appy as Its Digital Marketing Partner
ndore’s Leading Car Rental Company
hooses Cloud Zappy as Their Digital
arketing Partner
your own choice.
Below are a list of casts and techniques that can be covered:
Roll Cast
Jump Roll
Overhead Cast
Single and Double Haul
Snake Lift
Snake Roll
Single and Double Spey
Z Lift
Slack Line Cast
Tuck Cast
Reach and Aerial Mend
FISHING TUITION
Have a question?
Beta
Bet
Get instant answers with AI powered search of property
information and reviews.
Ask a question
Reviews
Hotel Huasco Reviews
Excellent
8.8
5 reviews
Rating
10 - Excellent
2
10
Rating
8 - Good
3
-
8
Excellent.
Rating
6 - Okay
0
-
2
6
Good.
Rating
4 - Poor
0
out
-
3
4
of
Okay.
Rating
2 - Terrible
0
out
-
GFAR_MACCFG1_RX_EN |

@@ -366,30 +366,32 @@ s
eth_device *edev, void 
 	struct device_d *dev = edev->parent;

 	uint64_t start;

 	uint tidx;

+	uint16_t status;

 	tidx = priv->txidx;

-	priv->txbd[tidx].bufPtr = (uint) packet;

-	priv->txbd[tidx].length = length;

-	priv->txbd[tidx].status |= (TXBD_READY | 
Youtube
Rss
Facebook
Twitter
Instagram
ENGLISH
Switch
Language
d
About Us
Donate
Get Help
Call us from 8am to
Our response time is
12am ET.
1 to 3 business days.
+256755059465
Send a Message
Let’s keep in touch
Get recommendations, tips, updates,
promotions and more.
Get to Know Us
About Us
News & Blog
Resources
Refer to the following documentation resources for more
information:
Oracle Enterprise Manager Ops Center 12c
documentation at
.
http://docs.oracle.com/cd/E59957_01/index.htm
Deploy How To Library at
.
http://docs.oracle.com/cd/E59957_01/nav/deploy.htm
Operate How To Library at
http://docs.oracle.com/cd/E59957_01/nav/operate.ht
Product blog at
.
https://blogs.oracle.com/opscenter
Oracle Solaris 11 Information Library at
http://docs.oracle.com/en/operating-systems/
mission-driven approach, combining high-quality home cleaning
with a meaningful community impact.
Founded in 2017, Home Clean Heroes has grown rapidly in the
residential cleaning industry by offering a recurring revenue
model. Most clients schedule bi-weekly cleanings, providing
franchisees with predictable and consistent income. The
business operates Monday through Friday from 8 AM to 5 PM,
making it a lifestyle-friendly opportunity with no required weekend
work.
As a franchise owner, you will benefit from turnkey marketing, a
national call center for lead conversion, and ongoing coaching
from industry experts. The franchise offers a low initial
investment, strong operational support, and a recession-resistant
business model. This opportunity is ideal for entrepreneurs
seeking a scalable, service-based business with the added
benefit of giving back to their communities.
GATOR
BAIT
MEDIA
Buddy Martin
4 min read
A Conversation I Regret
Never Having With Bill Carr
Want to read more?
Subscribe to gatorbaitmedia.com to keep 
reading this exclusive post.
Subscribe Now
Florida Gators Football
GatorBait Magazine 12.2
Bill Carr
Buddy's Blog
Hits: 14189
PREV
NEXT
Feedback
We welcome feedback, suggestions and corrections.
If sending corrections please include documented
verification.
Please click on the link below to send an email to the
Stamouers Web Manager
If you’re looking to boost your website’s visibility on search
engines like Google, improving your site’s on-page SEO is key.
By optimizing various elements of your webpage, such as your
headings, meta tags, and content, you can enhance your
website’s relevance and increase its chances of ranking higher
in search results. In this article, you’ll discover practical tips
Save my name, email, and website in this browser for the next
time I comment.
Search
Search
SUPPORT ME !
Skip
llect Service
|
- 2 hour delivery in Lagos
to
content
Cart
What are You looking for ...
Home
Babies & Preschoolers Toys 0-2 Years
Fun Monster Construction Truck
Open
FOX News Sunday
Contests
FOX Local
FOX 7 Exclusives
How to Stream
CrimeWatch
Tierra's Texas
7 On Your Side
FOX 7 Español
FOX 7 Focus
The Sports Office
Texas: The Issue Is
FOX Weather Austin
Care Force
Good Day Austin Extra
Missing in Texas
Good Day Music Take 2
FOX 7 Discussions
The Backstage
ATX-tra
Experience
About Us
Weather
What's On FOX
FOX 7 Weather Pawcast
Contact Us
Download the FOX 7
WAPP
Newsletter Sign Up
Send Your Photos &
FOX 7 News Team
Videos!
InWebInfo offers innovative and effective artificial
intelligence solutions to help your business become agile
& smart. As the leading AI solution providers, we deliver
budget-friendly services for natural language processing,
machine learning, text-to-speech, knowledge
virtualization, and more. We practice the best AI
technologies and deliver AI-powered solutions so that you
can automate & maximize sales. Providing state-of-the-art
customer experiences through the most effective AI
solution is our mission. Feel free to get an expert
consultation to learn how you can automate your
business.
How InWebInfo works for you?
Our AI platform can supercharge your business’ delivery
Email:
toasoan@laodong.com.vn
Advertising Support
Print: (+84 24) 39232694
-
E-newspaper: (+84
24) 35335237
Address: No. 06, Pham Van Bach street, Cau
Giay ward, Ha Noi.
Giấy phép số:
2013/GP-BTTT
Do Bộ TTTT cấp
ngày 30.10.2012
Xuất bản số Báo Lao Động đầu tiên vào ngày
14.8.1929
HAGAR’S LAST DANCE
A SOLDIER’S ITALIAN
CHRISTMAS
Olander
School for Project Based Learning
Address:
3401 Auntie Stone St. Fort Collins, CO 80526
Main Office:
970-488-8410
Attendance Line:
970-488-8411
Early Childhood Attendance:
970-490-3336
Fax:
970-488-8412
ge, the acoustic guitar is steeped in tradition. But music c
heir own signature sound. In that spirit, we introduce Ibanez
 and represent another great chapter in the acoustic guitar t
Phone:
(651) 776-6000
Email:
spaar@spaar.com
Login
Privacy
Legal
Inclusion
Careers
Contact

**WORK TO COMPLETE**
All lines of the records containing "looking" should be shown.

**EXPECTED OUTPUT**
If you’re looking to boost your website’s visibility on search
What are You looking for ...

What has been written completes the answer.